Whirlpool (the appliance manufacturer) donated washers and driers to schools and increased attendance.
According to Whirlpool's research, one in five school children report difficulty finding clean clothes to wear to school. It turns out that offering free in-school laundry services to kids with attendance problems increases their attendance.
When compared to factors like economic opportunity, unemployment, and institutional racism, laundry seems pretty inconsequential in the fight to keep kids in school. But while that might be the case for their parents, for a ten-year-old who already has the odds stacked against them, having nothing clean to wear to school could be the deciding factor in whether or not they want to face their classmates that day.
I can remember my grandmother telling me that she thought lunches in schools were a wonderful innovation, because they didn't have anything like that when she was a girl, and many children couldn't come because they wouldn't have lunch. I'm sure back then nobody thought of lunch as something school should provide.

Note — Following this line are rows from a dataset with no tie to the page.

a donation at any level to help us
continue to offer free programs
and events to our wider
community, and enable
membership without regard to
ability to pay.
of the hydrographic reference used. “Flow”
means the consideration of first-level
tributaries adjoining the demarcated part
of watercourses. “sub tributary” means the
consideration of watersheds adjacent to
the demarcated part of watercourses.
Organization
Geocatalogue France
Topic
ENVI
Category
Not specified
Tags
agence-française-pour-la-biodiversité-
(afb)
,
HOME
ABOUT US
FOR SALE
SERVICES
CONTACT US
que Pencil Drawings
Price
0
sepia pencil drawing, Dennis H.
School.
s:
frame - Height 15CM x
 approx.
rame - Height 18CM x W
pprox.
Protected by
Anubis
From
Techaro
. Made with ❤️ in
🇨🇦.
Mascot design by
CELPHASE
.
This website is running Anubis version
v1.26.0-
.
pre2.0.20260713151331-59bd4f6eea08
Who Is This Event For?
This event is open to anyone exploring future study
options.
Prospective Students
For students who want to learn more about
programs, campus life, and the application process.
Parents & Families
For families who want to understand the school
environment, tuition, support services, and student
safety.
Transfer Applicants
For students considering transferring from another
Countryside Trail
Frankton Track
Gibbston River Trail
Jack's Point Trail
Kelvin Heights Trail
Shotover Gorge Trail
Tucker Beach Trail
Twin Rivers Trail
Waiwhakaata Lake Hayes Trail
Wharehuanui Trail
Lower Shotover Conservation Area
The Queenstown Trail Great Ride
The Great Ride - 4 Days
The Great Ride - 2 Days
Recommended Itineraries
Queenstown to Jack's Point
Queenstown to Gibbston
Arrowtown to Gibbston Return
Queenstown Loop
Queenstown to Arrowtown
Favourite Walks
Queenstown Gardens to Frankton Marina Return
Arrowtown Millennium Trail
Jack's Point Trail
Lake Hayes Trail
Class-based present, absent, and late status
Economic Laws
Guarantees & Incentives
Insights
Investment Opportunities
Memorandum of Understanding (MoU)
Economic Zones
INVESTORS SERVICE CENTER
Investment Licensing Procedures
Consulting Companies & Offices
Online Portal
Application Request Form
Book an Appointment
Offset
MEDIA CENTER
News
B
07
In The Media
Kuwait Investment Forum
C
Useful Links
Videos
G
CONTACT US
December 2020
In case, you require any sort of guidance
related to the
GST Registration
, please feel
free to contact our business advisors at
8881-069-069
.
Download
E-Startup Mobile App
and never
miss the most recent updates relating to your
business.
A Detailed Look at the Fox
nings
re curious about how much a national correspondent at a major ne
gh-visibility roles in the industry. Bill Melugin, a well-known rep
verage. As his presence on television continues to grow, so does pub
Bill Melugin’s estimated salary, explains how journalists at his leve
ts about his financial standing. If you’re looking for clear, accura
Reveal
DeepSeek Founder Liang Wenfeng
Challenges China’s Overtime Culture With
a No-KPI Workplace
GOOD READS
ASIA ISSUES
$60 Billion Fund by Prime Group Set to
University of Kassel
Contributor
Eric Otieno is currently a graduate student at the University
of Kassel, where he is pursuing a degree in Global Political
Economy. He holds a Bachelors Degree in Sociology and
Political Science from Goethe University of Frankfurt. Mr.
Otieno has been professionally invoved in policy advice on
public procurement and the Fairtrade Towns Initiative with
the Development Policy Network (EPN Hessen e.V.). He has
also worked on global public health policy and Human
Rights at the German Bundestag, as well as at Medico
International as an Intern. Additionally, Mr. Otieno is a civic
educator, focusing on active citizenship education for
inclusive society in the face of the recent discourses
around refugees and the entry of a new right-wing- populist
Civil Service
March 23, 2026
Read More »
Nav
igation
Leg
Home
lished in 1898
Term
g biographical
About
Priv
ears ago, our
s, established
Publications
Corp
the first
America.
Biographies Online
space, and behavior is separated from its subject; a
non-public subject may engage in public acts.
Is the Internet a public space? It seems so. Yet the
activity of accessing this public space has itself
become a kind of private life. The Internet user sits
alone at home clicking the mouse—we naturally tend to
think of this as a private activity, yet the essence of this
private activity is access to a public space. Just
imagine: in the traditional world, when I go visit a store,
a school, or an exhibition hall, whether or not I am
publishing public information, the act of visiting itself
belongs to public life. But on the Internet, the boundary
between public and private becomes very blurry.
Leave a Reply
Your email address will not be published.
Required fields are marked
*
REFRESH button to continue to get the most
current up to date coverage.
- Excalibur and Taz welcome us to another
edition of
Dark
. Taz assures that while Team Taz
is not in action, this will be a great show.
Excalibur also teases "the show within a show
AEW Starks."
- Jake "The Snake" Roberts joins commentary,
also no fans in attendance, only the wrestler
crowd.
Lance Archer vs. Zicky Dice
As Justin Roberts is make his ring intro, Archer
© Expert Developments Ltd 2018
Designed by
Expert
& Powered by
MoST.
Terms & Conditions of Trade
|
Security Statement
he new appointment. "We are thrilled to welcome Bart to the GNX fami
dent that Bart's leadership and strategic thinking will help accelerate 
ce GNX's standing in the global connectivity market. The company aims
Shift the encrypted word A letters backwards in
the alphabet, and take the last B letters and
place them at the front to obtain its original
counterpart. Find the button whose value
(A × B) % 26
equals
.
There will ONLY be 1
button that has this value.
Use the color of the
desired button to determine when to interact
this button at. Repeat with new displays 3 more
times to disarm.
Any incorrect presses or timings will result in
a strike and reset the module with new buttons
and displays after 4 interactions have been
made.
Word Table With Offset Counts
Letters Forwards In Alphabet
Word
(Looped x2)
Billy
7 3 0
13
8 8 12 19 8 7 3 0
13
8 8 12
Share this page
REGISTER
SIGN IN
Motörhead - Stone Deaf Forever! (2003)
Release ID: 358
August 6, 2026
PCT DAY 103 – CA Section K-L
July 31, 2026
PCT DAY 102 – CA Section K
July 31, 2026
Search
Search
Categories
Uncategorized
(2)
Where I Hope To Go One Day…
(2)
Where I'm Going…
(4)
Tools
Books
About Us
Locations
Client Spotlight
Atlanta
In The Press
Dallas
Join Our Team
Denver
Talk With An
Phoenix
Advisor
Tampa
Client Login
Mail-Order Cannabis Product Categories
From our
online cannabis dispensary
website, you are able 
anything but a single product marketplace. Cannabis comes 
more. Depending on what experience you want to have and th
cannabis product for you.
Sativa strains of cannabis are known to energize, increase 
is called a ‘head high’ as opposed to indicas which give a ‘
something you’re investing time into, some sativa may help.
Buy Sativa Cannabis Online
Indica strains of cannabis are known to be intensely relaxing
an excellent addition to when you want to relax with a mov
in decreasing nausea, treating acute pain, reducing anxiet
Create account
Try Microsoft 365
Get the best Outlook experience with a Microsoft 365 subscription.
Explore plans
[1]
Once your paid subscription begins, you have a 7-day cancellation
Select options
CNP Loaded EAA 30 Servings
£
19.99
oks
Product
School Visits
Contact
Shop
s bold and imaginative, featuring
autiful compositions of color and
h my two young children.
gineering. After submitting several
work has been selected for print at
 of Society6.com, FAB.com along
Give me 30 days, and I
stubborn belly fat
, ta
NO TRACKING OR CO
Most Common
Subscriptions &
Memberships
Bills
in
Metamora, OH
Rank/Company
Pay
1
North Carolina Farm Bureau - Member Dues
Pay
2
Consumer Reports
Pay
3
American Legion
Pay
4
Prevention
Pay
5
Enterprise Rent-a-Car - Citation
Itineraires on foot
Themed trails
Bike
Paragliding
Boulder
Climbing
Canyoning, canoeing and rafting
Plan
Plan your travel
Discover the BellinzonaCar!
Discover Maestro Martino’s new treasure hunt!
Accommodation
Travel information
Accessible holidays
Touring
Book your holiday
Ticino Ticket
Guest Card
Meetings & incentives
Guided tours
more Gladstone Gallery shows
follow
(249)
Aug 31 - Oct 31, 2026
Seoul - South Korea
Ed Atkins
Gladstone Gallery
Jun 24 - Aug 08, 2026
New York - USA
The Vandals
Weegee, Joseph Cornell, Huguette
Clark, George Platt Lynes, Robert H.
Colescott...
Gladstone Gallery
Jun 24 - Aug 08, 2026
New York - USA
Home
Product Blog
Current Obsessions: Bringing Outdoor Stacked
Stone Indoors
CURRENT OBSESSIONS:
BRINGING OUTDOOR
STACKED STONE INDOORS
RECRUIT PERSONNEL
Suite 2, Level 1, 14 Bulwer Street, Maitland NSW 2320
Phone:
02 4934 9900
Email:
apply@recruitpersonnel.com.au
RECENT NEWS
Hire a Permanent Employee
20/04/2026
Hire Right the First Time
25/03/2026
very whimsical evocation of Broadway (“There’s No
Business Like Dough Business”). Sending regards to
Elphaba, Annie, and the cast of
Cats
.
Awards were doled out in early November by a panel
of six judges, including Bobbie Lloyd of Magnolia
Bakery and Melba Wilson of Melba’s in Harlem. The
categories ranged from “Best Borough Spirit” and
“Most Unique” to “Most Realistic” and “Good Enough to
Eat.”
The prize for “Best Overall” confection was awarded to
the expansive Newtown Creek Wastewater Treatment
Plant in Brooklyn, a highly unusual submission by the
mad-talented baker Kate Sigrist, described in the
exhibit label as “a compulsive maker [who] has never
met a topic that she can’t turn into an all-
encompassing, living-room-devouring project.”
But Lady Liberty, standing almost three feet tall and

Now apparently laundry is the next big innovation.
(Score: 2) by GreatAuntAnesthesia on Thursday August 18 2016, @11:23AM
That has to be one of the most bizarre, rambling, barely on-topic posts I've ever read on SN, and that's saying something. VLM have you been drinking fabric conditioner again?
(Score: 2) by VLM on Friday August 19 2016, @12:13PM
I was pretty sleepy.... Sometimes my most interesting posts (if not most logical) are written in a complete haze.
There was / is a fad in old fashioned lit departments about authors getting drunk/high therefore they produce important lit Kerouac because lack of normal self control increases creativity etc and I'll stand by the idea that being so sleepy I can barely hit the "submit" button is, um, literature, yeah thats it.